| To do |
Exactly the lines from the beginning of the records below through the line with "内蒙古师范大学旅游学院王晓霞书记回想起当时得知梁乌日汉同学患病" must be given again, without pictures.

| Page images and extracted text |
● ● ● ● ● ● ●

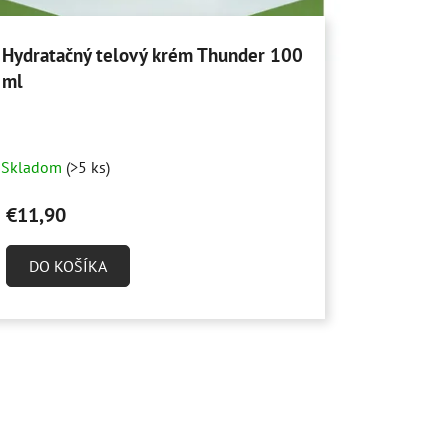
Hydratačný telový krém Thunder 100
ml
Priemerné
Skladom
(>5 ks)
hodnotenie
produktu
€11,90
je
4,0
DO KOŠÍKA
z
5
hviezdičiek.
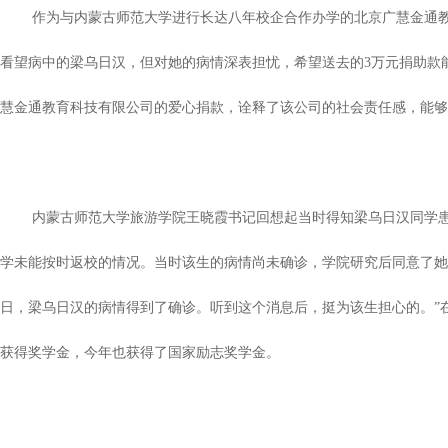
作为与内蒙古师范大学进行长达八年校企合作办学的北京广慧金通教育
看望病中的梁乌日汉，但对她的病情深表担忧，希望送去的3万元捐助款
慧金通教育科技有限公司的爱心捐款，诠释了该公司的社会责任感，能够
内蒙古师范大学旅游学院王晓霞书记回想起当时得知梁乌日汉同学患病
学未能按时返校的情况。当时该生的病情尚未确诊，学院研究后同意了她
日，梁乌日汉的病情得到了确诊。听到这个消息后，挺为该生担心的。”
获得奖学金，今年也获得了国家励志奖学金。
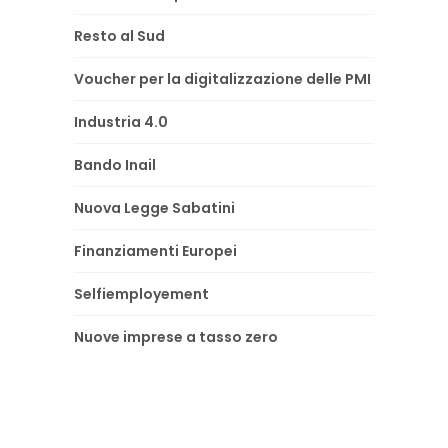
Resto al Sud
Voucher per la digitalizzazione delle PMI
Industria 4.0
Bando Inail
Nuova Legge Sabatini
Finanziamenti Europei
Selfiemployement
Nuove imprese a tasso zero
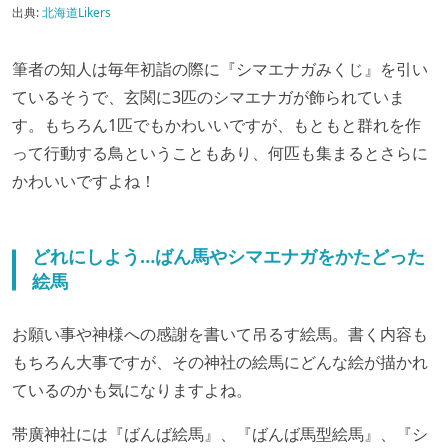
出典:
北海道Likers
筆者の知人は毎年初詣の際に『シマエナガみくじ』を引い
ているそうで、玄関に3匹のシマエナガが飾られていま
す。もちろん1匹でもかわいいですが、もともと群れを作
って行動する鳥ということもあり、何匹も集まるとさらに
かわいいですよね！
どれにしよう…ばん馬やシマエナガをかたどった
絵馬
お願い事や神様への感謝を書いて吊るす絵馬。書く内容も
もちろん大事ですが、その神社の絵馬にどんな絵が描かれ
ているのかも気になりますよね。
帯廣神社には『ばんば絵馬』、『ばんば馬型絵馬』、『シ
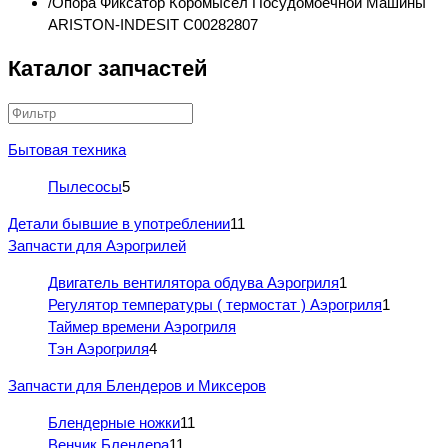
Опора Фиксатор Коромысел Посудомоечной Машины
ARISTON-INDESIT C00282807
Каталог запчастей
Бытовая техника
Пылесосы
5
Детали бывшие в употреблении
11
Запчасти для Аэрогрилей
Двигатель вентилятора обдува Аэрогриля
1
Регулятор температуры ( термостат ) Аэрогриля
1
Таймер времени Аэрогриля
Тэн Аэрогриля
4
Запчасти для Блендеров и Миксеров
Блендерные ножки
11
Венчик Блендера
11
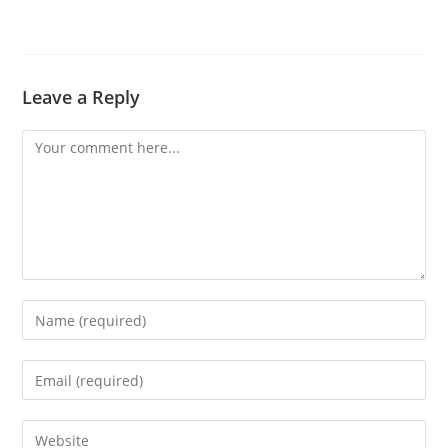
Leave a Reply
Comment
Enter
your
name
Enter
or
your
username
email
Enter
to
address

● ● ● ● ● ● ●

| Result |
Hydratačný telový krém Thunder 100
ml
Priemerné
Skladom
(>5 ks)
hodnotenie
produktu
€11,90
je
4,0
DO KOŠÍKA
z
5
hviezdičiek.
作为与内蒙古师范大学进行长达八年校企合作办学的北京广慧金通教育
看望病中的梁乌日汉，但对她的病情深表担忧，希望送去的3万元捐助款
慧金通教育科技有限公司的爱心捐款，诠释了该公司的社会责任感，能够
内蒙古师范大学旅游学院王晓霞书记回想起当时得知梁乌日汉同学患病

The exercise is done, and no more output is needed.